--- Required work ---
Among the entries, which lines carry the string "销售利润"? Copy every one.

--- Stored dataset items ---
BEGIN

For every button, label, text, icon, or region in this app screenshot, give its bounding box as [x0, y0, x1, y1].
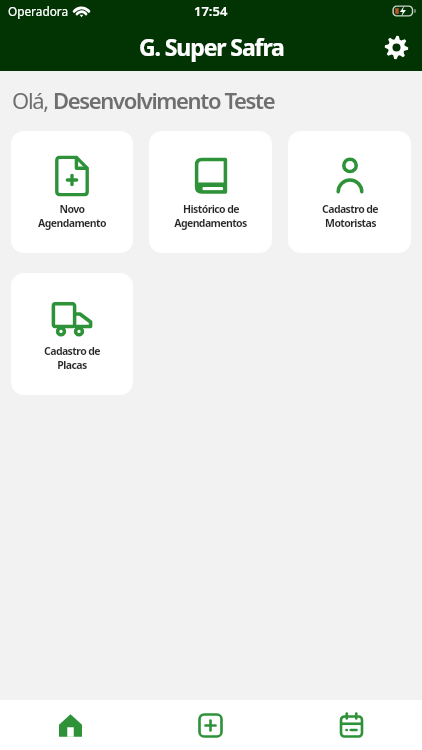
staticText: Operadora	[8, 3, 69, 19]
staticText: Cadastro de	[44, 344, 100, 358]
staticText: Agendamentos	[174, 216, 247, 230]
button[interactable]: Settings	[379, 30, 413, 64]
staticText: Desenvolvimento Teste	[53, 85, 275, 115]
button[interactable]: Cadastro de	[11, 273, 133, 395]
staticText: G. Super Safra	[139, 31, 284, 62]
staticText: Histórico de	[183, 202, 239, 216]
button[interactable]: New appointment	[140, 700, 281, 750]
button[interactable]: Histórico de	[149, 131, 272, 253]
staticText: Olá,	[12, 85, 53, 115]
button[interactable]: Novo	[11, 131, 133, 253]
staticText: Motoristas	[325, 216, 376, 230]
button[interactable]: Schedule	[281, 700, 422, 750]
staticText: Placas	[57, 358, 87, 372]
button[interactable]: Cadastro de	[288, 131, 411, 253]
staticText: Agendamento	[38, 216, 106, 230]
button[interactable]: Home	[0, 700, 140, 750]
staticText: Cadastro de	[322, 202, 378, 216]
staticText: 17:54	[194, 2, 228, 20]
staticText: Novo	[59, 202, 85, 216]
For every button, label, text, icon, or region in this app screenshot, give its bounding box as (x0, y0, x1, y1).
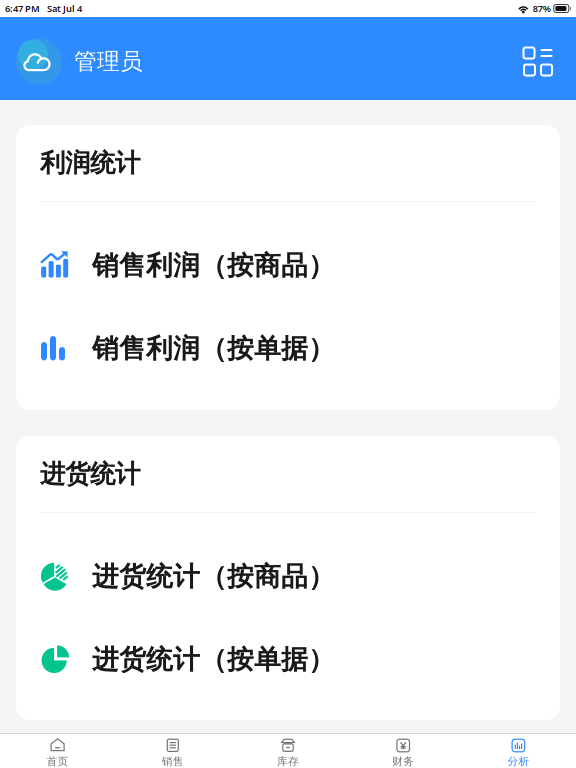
staticText: 进货统计 (40, 458, 140, 490)
button[interactable]: 进货统计（按商品） (16, 535, 560, 618)
button[interactable]: 进货统计（按单据） (16, 618, 560, 701)
button[interactable]: 分析 (461, 738, 576, 768)
staticText: 6:47 PM (5, 2, 40, 15)
staticText: Sat Jul 4 (47, 2, 82, 15)
button[interactable]: 首页 (0, 738, 115, 768)
button[interactable]: More (516, 40, 560, 84)
staticText: 销售 (162, 755, 184, 768)
button[interactable]: 销售 (115, 738, 230, 768)
staticText: 库存 (277, 755, 299, 768)
button[interactable]: 库存 (230, 738, 346, 768)
staticText: 87% (533, 2, 551, 15)
button[interactable]: 财务 (346, 738, 461, 768)
staticText: 销售利润（按商品） (92, 249, 335, 282)
staticText: 进货统计（按商品） (92, 560, 335, 593)
staticText: 销售利润（按单据） (92, 332, 335, 365)
button[interactable]: 销售利润（按商品） (16, 224, 560, 307)
staticText: 利润统计 (40, 147, 140, 178)
staticText: 财务 (392, 755, 414, 768)
staticText: 管理员 (74, 48, 143, 75)
button[interactable]: 销售利润（按单据） (16, 307, 560, 390)
staticText: 进货统计（按单据） (92, 643, 335, 676)
staticText: 首页 (47, 755, 69, 768)
staticText: 分析 (507, 755, 529, 768)
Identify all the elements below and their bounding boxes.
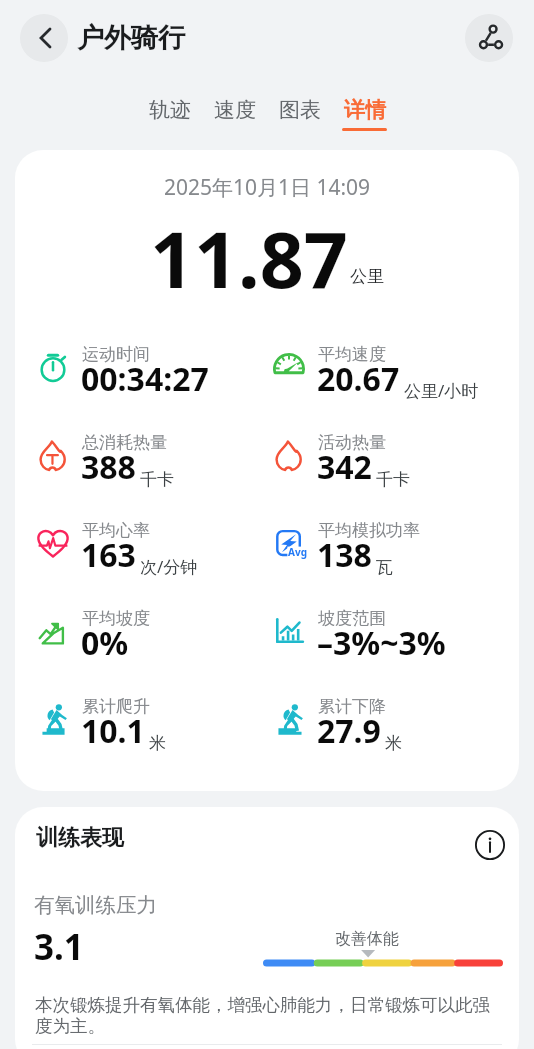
staticText: 累计爬升 (82, 696, 150, 717)
staticText: 00:34:27 (81, 357, 209, 401)
button[interactable]: 轨迹 (147, 97, 192, 131)
staticText: 图表 (279, 97, 321, 123)
staticText: 27.9 (317, 709, 381, 753)
staticText: 运动时间 (82, 344, 150, 365)
staticText: 轨迹 (149, 97, 191, 123)
staticText: Avg (288, 545, 307, 559)
staticText: 户外骑行 (77, 21, 185, 55)
staticText: 342 (317, 445, 372, 489)
staticText: 平均坡度 (82, 608, 150, 629)
staticText: 10.1 (81, 709, 145, 753)
staticText: 平均模拟功率 (318, 520, 420, 541)
button[interactable]: Info (460, 815, 519, 875)
staticText: 388 (81, 445, 136, 489)
button[interactable]: Back (20, 14, 68, 62)
staticText: 163 (81, 533, 136, 577)
staticText: 改善体能 (335, 929, 399, 949)
staticText: 千卡 (376, 469, 410, 490)
staticText: 米 (385, 733, 402, 754)
button[interactable]: 速度 (212, 97, 257, 131)
button[interactable]: Share (465, 14, 513, 62)
staticText: 平均心率 (82, 520, 150, 541)
staticText: –3%~3% (317, 621, 446, 665)
staticText: 2025年10月1日 14:09 (15, 173, 519, 202)
staticText: 千卡 (140, 469, 174, 490)
staticText: 瓦 (376, 557, 393, 578)
staticText: 有氧训练压力 (34, 892, 157, 918)
staticText: 速度 (214, 97, 256, 123)
button[interactable]: 详情 (342, 97, 387, 131)
staticText: 米 (149, 733, 166, 754)
staticText: 20.67 (317, 357, 400, 401)
staticText: 总消耗热量 (82, 432, 167, 453)
button[interactable]: 图表 (277, 97, 322, 131)
staticText: 坡度范围 (318, 608, 386, 629)
staticText: 本次锻炼提升有氧体能，增强心肺能力，日常锻炼可以此强度为主。 (35, 994, 490, 1037)
staticText: 3.1 (34, 923, 84, 971)
staticText: 次/分钟 (140, 555, 198, 578)
staticText: 训练表现 (36, 824, 124, 852)
staticText: 累计下降 (318, 696, 386, 717)
staticText: 公里 (350, 266, 384, 287)
staticText: 详情 (344, 97, 386, 123)
staticText: 11.87 (150, 206, 348, 311)
staticText: 公里/小时 (404, 379, 479, 402)
staticText: 0% (81, 621, 129, 665)
staticText: 138 (317, 533, 372, 577)
staticText: 活动热量 (318, 432, 386, 453)
staticText: 平均速度 (318, 344, 386, 365)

END

--- Exercise answer ---
staticText: 销售利润（按商品） (92, 249, 335, 282)
staticText: 销售利润（按单据） (92, 332, 335, 365)
button[interactable]: 销售利润（按商品） (16, 224, 560, 307)
button[interactable]: 销售利润（按单据） (16, 307, 560, 390)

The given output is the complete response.